褪せた色彩の書庫で


 箔押しの文字、皮の手触り、焼けた紙の匂い。すべてが褪せた色彩で構成された、この世界は美しい。

 手を伸ばせば届く距離にある物も、螺旋階段の先にある物も。ここに在るどれもは見知らぬ世界の断片をその腹の中に秘めていて、私が触れる一瞬を今か今かと待ち望んでいる。

 綴じられた――いや、閉じられた世界にひとりぼっちの私を他人様は哀れみ、酔狂な奴だと嘲笑するが、私はさほど苦ではない。この場所に存在し得ることは私にとって、何物にも変えがたい幸福であるのだから。


「人恋しさはあるが……それでも離れる気はないな」


 独り言ちて飴色の椅子に腰かける。

 人が電子に浸るようになってから幾星霜。最早「紙」という言葉さえ聞かれなくなった御時世だ。
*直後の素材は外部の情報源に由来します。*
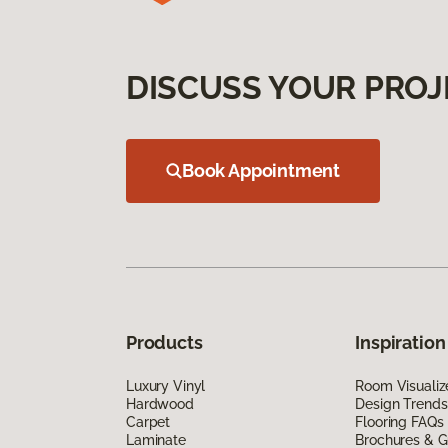
DISCUSS YOUR PROJ
Book Appointment
Products
Inspiration
Luxury Vinyl
Room Visualiz
Hardwood
Design Trends
Carpet
Flooring FAQs
Laminate
Brochures & G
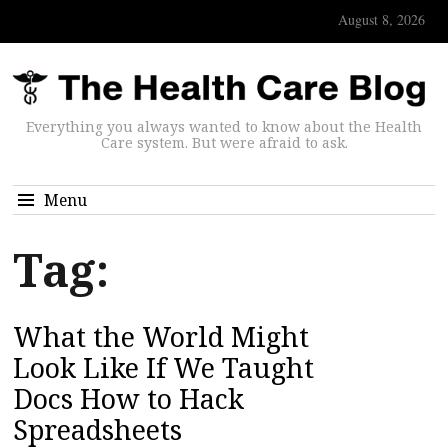
August 8, 2026
Everything you always wanted to know about the Health
Care system. But were afraid to ask.
Menu
Tag:
What the World Might
Look Like If We Taught
Docs How to Hack
Spreadsheets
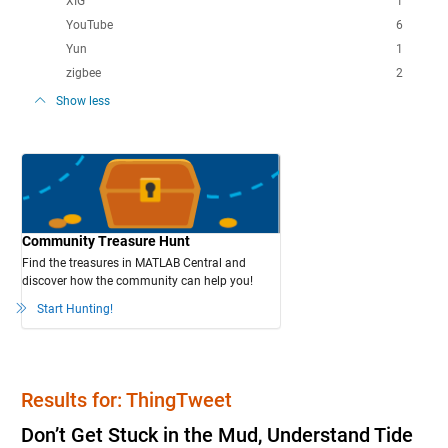
XIG
1
YouTube
6
Yun
1
zigbee
2
Show less
Community Treasure Hunt
Find the treasures in MATLAB Central and
discover how the community can help you!
Start Hunting!
Results for: ThingTweet
Don’t Get Stuck in the Mud, Understand Tide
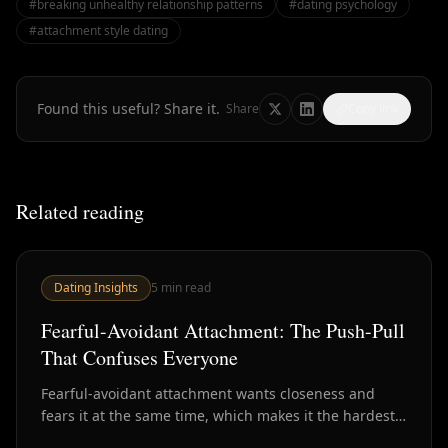
#
breaking unhealthy relationship patterns
#
dating psychology
#
attachment style dating
Found this useful? Share it.
Share
Copy link
Related reading
Dating Insights
5
min read
Fearful-Avoidant Attachment: The Push-Pull
That Confuses Everyone
Fearful-avoidant attachment wants closeness and
fears it at the same time, which makes it the hardest
style to read in dating. Here's how to recognize it.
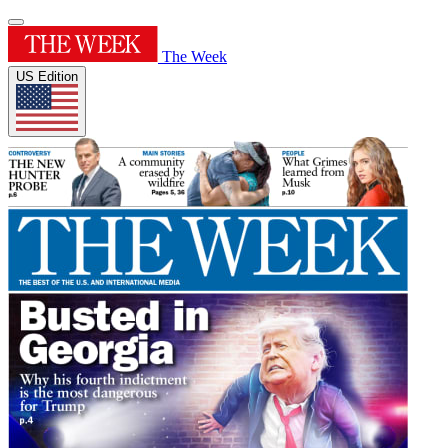
The Week
US Edition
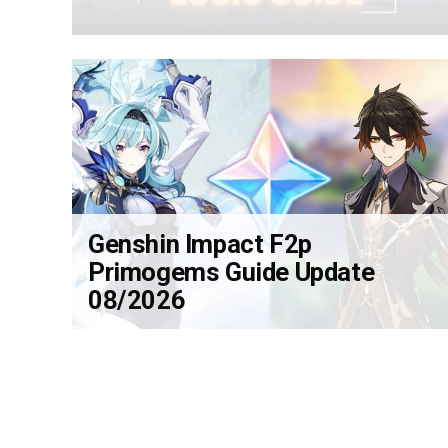
Genshin Impact F2p
Primogems Guide Update
08/2026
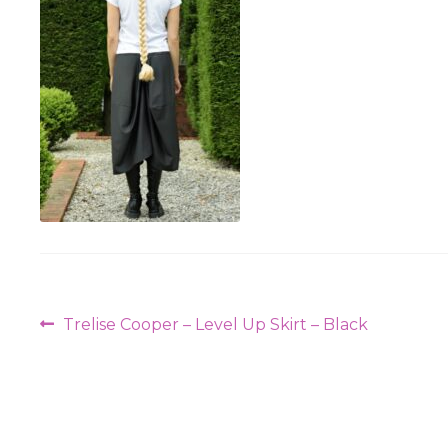
Post
Previous
Trelise Cooper – Level Up Skirt – Black
navigation
post:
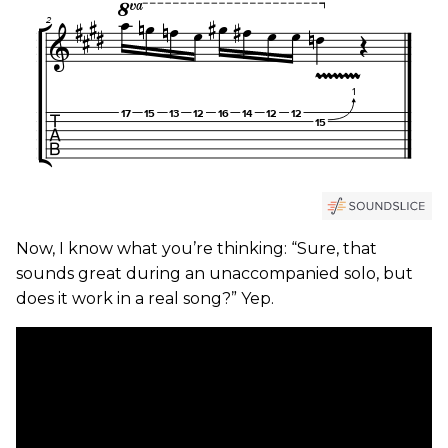
Now, I know what you’re thinking: “Sure, that
sounds great during an unaccompanied solo, but
does it work in a real song?” Yep.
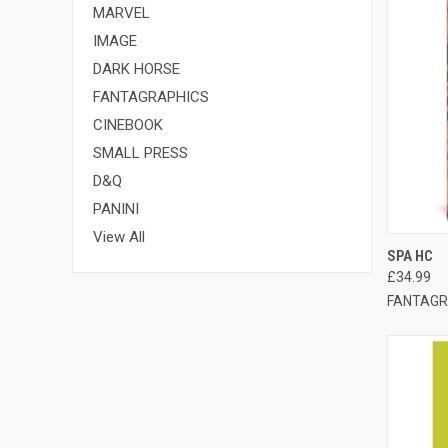
MARVEL
IMAGE
DARK HORSE
FANTAGRAPHICS
CINEBOOK
SMALL PRESS
D&Q
PANINI
View All
QUI
SPA HC
£34.99
FANTAGR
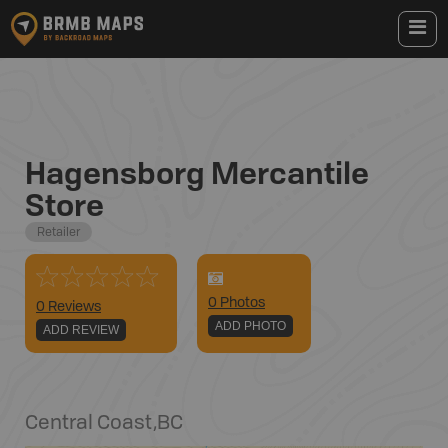
Hagensborg Mercantile
Store
Retailer
0
Photo
s
0 Reviews
ADD PHOTO
ADD REVIEW
Central Coast
,
BC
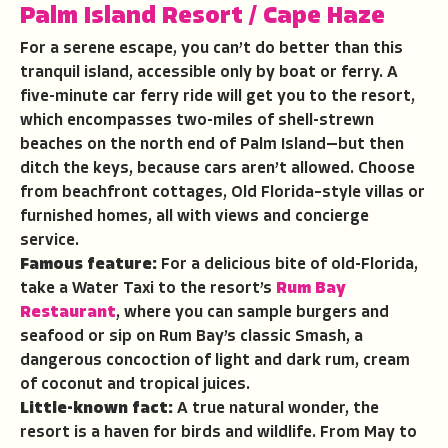
Palm Island Resort
/
Cape Haze
For a serene escape, you can’t do better than this
tranquil island, accessible only by boat or ferry. A
five-minute car ferry ride will get you to the resort,
which encompasses two-miles of shell-strewn
beaches on the north end of Palm Island—but then
ditch the keys, because cars aren’t allowed. Choose
from beachfront cottages, Old Florida–style villas or
furnished homes, all with views and concierge
service.
Famous feature:
For a delicious bite of old-Florida,
take a Water Taxi to the resort’s
Rum Bay
Restaurant
, where you can sample burgers and
seafood or sip on Rum Bay’s classic Smash, a
dangerous concoction of light and dark rum, cream
of coconut and tropical juices.
Little-known fact:
A true natural wonder, the
resort is a haven for birds and wildlife. From May to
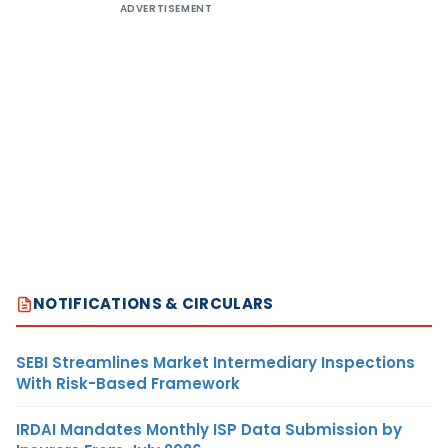
ADVERTISEMENT
NOTIFICATIONS & CIRCULARS
SEBI Streamlines Market Intermediary Inspections
With Risk-Based Framework
IRDAI Mandates Monthly ISP Data Submission by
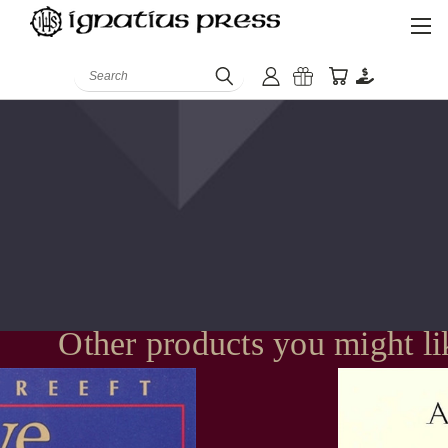
Search
Other products you might li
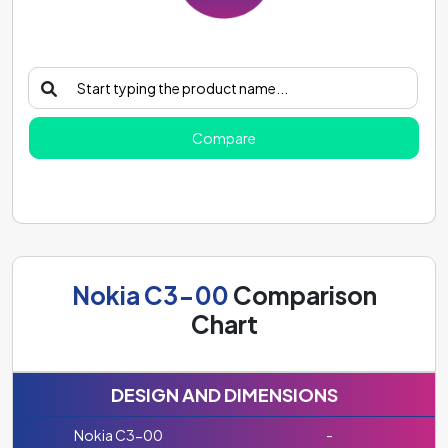
Compare
Nokia C3-00
Comparison
Chart
DESIGN AND DIMENSIONS
Nokia C3-00
-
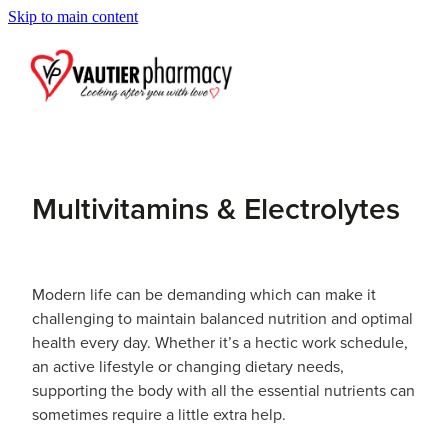
Skip to main content
Blog
Multivitamins & Electrolytes
Modern life can be demanding which can make it
challenging to maintain balanced nutrition and optimal
health every day. Whether it’s a hectic work schedule,
an active lifestyle or changing dietary needs,
supporting the body with all the essential nutrients can
sometimes require a little extra help.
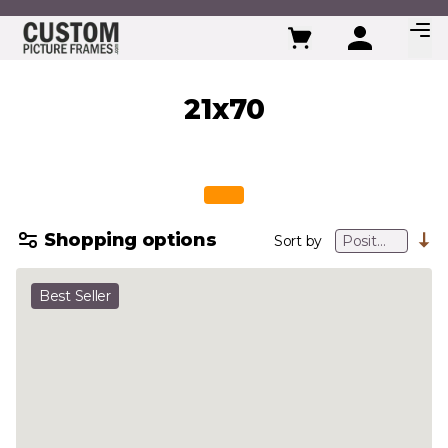
Skip to Content
21x70
Shopping options
Sort by
Best Seller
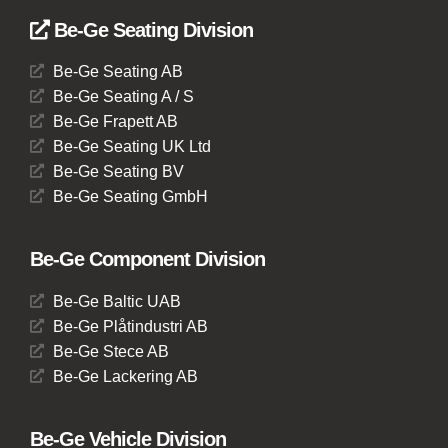
Be-Ge Seating Division
Be-Ge Seating AB
Be-Ge Seating A / S
Be-Ge Frapett AB
Be-Ge Seating UK Ltd
Be-Ge Seating BV
Be-Ge Seating GmbH
Be-Ge Component Division
Be-Ge Baltic UAB
Be-Ge Plåtindustri AB
Be-Ge Stece AB
Be-Ge Lackering AB
Be-Ge Vehicle Division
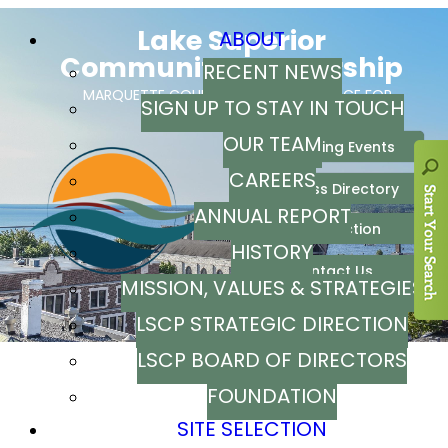
ABOUT
RECENT NEWS
SIGN UP TO STAY IN TOUCH
OUR TEAM
CAREERS
ANNUAL REPORT
HISTORY
MISSION, VALUES & STRATEGIES
LSCP STRATEGIC DIRECTION
LSCP BOARD OF DIRECTORS
FOUNDATION
SITE SELECTION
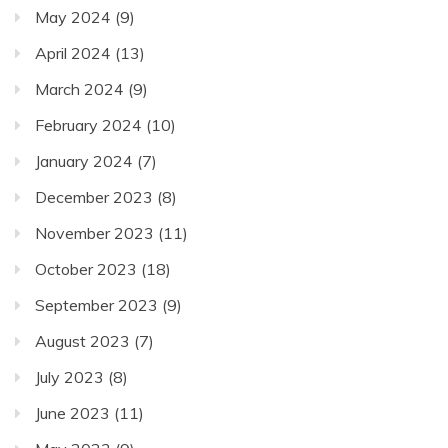
May 2024
(9)
April 2024
(13)
March 2024
(9)
February 2024
(10)
January 2024
(7)
December 2023
(8)
November 2023
(11)
October 2023
(18)
September 2023
(9)
August 2023
(7)
July 2023
(8)
June 2023
(11)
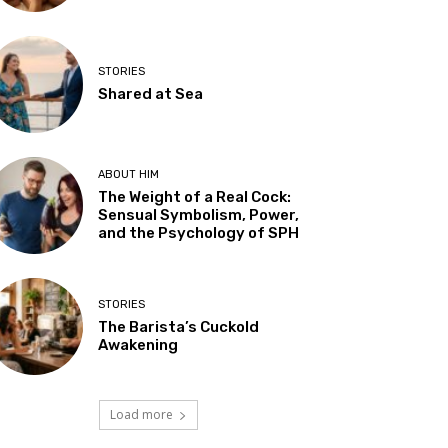
STORIES
Shared at Sea
ABOUT HIM
The Weight of a Real Cock:
Sensual Symbolism, Power,
and the Psychology of SPH
STORIES
The Barista’s Cuckold
Awakening
Load more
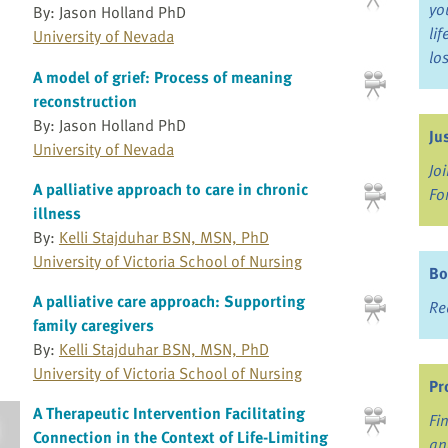
yo
By: Jason Holland PhD
li
University of Nevada
lo
A model of grief: Process of meaning
reconstruction
By: Jason Holland PhD
Ju
University of Nevada
Jo
A palliative approach to care in chronic
Fo
illness
By:
Kelli Stajduhar BSN, MSN, PhD
University of Victoria School of Nursing
Bo
A palliative care approach: Supporting
Re
family caregivers
By:
Kelli Stajduhar BSN, MSN, PhD
University of Victoria School of Nursing
Pr
A Therapeutic Intervention Facilitating
Fi
Connection in the Context of Life-Limiting
an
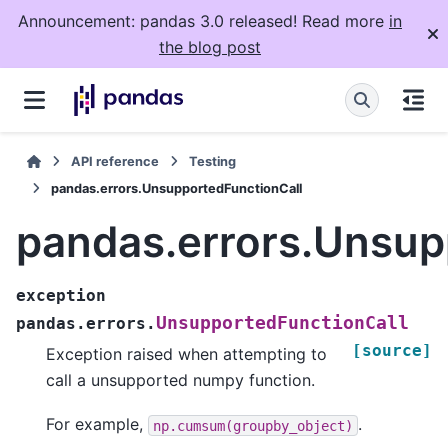
Announcement: pandas 3.0 released! Read more
in
the blog post
API reference
Testing
pandas.errors.UnsupportedFunctionCall
pandas.errors.Unsup
exception
UnsupportedFunctionCall
pandas.errors.
[source]
Exception raised when attempting to
call a unsupported numpy function.
For example,
.
np.cumsum(groupby_object)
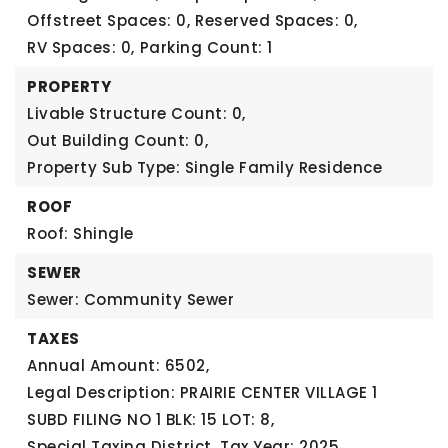
Offstreet Spaces: 0,
Reserved Spaces: 0,
RV Spaces: 0,
Parking Count: 1
PROPERTY
Livable Structure Count: 0,
Out Building Count: 0,
Property Sub Type: Single Family Residence
ROOF
Roof: Shingle
SEWER
Sewer: Community Sewer
TAXES
Annual Amount: 6502,
Legal Description: PRAIRIE CENTER VILLAGE 1
SUBD FILING NO 1 BLK: 15 LOT: 8,
Special Taxing District,
Tax Year: 2025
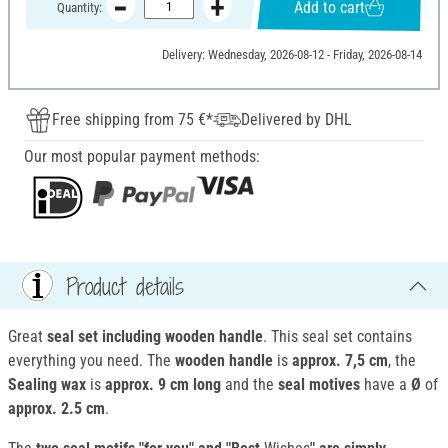
Add to cart
Quantity:
Delivery: Wednesday, 2026-08-12 - Friday, 2026-08-14
Free shipping from 75 €*
Delivered by DHL
Our most popular payment methods:
Product details
Great
seal set including
wooden
handle
. This seal set contains
everything you need. The
wooden handle
is
approx. 7,5 cm
, the
Sealing wax
is
approx. 9 cm long
and the
seal motives
have a
Ø
of
approx. 2.5 cm
.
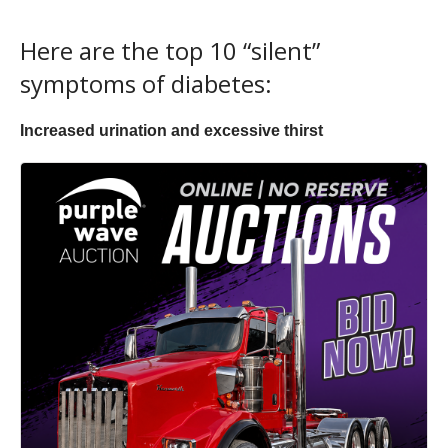
Here are the top 10 “silent”
symptoms of diabetes:
Increased urination and excessive thirst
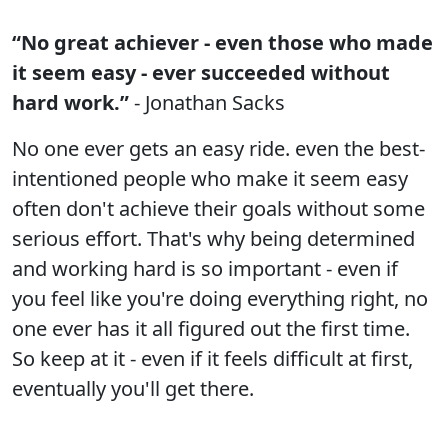
“No great achiever - even those who made
it seem easy - ever succeeded without
hard work.”
- Jonathan Sacks
No one ever gets an easy ride. even the best-
intentioned people who make it seem easy
often don't achieve their goals without some
serious effort. That's why being determined
and working hard is so important - even if
you feel like you're doing everything right, no
one ever has it all figured out the first time.
So keep at it - even if it feels difficult at first,
eventually you'll get there.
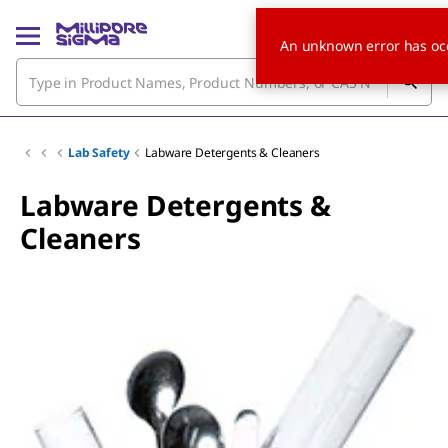
An unknown error has oc
Lab Safety
Labware Detergents & Cleaners
Labware Detergents &
Cleaners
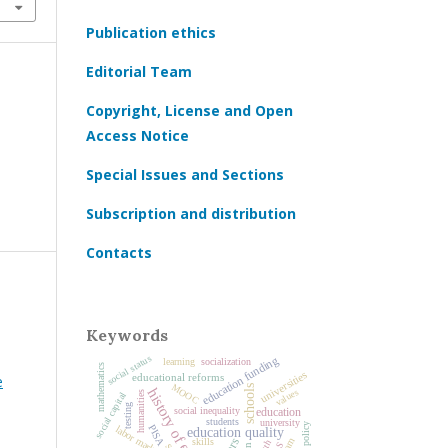
Publication ethics
Editorial Team
Copyright, License and Open
Access Notice
Special Issues and Sections
Subscription and distribution
Contacts
Keywords
social status
education funding
socialization
learning
mathematics
universities
educational reforms
е
MOOC
schools
history of education
values
humanities
social capital
testing
education
social inequality
students
university
PISA
labor market
education quality
skills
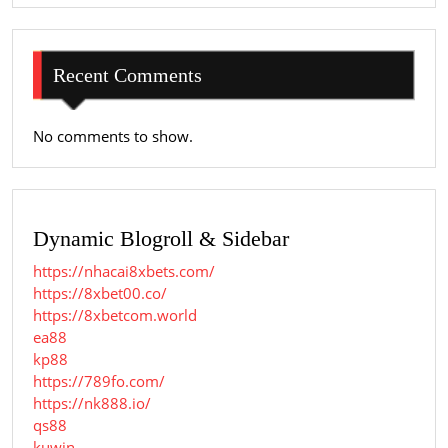
Recent Comments
No comments to show.
Dynamic Blogroll & Sidebar
https://nhacai8xbets.com/
https://8xbet00.co/
https://8xbetcom.world
ea88
kp88
https://789fo.com/
https://nk888.io/
qs88
kuwin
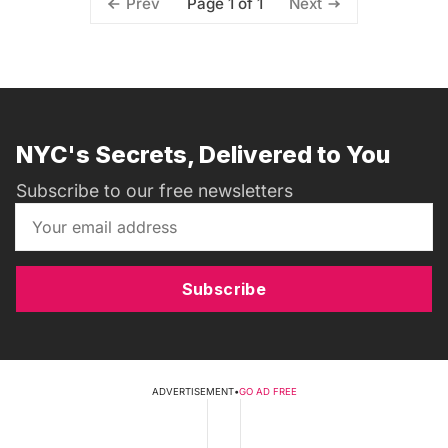
Page 1 of 1
Prev
Next
NYC's Secrets, Delivered to You
Subscribe to our free newsletters
Subscribe
ADVERTISEMENT
•
GO AD FREE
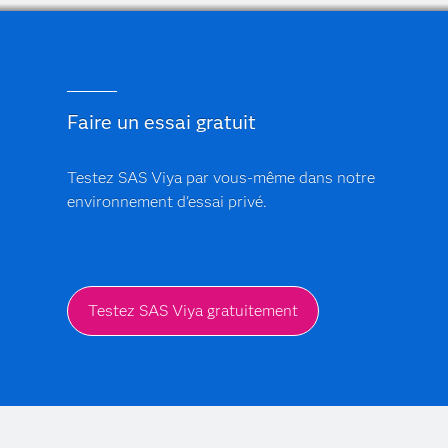
Faire un essai gratuit
Testez SAS Viya par vous-même dans notre
environnement d'essai privé.
Testez SAS Viya gratuitement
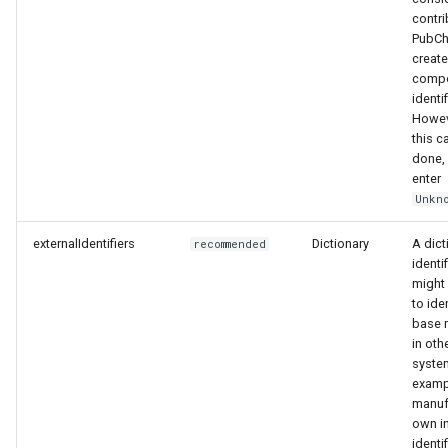
contri
PubC
create
comp
identif
Howeve
this c
done,
enter
Unkn
externalIdentifiers
Dictionary
A dict
recommended
identif
might
to ide
base m
in oth
syste
examp
manuf
own in
identif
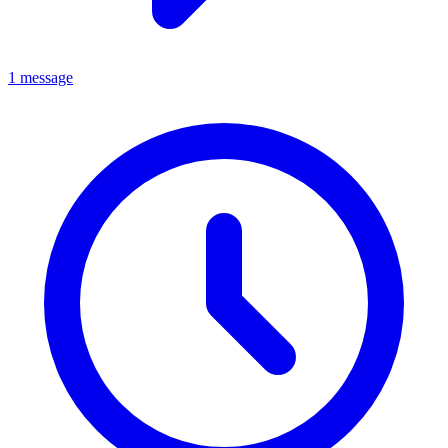
1 message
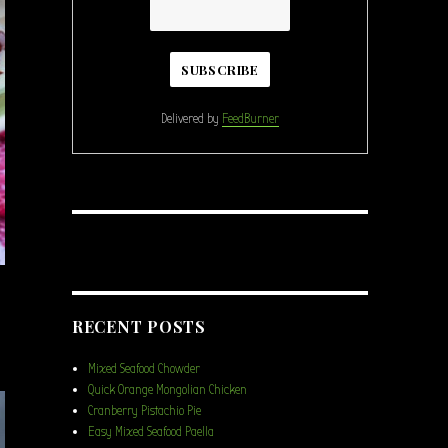
Delivered by
FeedBurner
RECENT POSTS
Mixed Seafood Chowder
Quick Orange Mongolian Chicken
Cranberry Pistachio Pie
Easy Mixed Seafood Paella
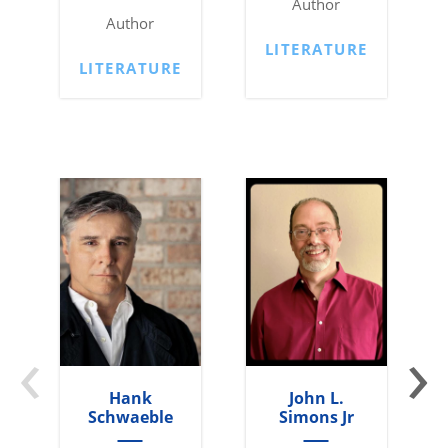
Author
Author
LITERATURE
LITERATURE
‹
›
Hank
John L.
Schwaeble
Simons Jr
 目まぐるしく変わる情報の中で生きる彼らは、見えるものとしての記録を残す必要性を失って、常に〝でーた〟とやらの保存と破棄とを繰り返している。

 新しきものはひとまず保存。古くなったものはすぐさま削除が当然の世では、先人たちの知恵よりも機械の弾き出した予測を重んじ、彼らは暗がりの中を電灯すら持たずに進んでいく。

 冒険者なのだと言えば聞こえは良いが、実際は思考を放棄した人形が、むやみやたらと船を進めるようなもの。いつかは暗礁に乗り上げ、まとめて仏になるだろう。


「私は、ああ成りたくないのだ」


 おもむろに手を伸ばし、背後の書架に収められていた『ガーデニング100の知恵』と書かれた本を取る。緑の生きていた時代では役立ったであろう記録も、今となっては空想の材料にしかならない。

 それでも此処を知恵の宝庫と呼ぶのは。閉じられた世界にすがるのは、蔑む彼らと同じものに成りたくないがため。


「外の世界は恐ろしい」


 褪せた色彩の世界は。綴じられたものの集まる古びた小さな世界は美しい。

 そこで独り、慰めを求めて知恵を貪る私は。変わりゆく世界から眼を背け続ける私は、醜い。


「誰も彼もが哀れだな」


 深い息を吐き出して、最後の書庫番は自身を嗤った。